**Your task**
Go through the material below, find each line with the word "Hair", and copy those lines.

**Task input**
=== Section Start ===

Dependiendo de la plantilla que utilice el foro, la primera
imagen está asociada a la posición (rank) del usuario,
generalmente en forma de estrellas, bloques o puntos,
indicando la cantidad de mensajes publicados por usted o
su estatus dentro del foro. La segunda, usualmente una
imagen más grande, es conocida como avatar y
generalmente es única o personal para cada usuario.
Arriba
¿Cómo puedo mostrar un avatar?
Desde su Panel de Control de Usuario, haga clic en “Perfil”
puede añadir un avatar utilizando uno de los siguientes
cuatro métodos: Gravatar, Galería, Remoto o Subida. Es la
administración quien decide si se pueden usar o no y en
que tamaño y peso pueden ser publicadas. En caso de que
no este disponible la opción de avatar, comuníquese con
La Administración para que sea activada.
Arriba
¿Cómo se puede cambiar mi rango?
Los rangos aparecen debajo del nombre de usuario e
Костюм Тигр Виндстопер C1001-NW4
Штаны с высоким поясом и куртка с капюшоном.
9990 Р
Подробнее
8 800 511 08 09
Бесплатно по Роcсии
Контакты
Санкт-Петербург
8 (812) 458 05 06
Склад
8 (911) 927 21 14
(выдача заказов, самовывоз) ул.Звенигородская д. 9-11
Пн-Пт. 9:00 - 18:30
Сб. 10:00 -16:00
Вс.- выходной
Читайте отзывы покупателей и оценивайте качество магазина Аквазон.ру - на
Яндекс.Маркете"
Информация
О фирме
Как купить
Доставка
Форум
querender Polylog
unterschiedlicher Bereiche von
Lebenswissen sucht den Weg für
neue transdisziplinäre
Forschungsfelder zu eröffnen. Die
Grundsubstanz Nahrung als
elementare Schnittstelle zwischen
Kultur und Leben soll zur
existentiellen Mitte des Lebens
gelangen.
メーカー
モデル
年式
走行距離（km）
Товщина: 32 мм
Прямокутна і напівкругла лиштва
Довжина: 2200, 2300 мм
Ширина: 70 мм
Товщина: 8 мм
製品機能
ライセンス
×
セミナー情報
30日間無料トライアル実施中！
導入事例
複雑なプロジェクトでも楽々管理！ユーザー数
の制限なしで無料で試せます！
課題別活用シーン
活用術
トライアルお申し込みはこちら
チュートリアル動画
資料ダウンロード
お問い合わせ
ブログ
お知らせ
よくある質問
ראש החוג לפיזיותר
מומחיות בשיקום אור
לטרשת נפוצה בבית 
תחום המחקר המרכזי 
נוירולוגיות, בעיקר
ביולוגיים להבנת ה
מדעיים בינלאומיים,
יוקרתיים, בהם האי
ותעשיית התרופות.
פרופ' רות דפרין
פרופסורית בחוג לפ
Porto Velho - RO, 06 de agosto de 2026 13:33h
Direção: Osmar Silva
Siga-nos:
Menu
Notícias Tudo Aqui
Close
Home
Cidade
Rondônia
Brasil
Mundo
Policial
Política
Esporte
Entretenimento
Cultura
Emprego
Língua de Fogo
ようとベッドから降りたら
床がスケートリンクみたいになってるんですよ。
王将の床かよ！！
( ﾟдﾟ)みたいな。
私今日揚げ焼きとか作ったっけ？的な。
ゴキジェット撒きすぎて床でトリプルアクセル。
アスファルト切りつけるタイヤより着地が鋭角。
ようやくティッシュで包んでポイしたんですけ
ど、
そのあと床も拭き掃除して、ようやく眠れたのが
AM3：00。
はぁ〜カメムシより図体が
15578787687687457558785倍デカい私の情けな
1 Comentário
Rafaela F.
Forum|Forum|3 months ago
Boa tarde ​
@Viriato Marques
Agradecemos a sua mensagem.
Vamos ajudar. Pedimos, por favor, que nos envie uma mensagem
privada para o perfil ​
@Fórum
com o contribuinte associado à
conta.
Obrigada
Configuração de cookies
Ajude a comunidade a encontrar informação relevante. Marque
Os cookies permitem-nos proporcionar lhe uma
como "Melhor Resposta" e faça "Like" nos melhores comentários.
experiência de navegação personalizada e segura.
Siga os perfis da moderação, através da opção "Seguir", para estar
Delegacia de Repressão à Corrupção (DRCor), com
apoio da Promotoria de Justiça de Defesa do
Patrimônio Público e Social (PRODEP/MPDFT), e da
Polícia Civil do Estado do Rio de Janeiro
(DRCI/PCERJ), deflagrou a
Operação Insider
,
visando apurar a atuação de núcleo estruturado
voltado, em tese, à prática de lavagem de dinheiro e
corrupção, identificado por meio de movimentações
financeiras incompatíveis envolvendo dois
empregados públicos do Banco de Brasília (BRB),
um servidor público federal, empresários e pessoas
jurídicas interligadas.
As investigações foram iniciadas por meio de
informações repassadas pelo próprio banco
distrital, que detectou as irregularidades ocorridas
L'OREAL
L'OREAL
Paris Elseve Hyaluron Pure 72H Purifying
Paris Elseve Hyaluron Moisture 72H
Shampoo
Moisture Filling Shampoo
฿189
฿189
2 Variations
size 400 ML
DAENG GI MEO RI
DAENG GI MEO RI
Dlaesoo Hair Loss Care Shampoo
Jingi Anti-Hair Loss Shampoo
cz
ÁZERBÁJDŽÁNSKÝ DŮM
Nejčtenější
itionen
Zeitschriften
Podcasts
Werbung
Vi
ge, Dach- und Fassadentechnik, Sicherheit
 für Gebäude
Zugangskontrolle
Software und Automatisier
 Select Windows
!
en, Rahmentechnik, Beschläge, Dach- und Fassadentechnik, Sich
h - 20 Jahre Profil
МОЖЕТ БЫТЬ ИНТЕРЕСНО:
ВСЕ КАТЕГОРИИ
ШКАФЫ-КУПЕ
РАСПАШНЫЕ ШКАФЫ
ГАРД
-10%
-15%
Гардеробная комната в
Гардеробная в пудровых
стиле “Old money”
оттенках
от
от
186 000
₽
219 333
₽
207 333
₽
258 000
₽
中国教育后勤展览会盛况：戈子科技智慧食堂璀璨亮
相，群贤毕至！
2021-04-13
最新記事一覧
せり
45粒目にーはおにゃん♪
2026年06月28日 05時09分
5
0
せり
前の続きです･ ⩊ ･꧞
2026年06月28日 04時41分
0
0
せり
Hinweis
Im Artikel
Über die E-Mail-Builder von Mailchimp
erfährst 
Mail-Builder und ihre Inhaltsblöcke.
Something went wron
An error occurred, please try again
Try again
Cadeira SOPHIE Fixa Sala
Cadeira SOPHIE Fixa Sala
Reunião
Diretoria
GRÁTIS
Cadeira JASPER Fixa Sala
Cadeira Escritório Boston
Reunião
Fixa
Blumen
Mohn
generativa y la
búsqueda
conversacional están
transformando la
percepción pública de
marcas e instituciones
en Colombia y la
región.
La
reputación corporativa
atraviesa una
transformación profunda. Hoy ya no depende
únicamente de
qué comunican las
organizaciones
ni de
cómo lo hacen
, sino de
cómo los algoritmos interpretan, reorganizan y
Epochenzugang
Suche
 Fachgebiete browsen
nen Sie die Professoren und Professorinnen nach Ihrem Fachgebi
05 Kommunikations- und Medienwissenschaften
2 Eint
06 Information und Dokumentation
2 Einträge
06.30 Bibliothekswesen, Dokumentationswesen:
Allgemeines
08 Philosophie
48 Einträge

=== Section End ===

**Written reply**
Dlaesoo Hair Loss Care Shampoo
Jingi Anti-Hair Loss Shampoo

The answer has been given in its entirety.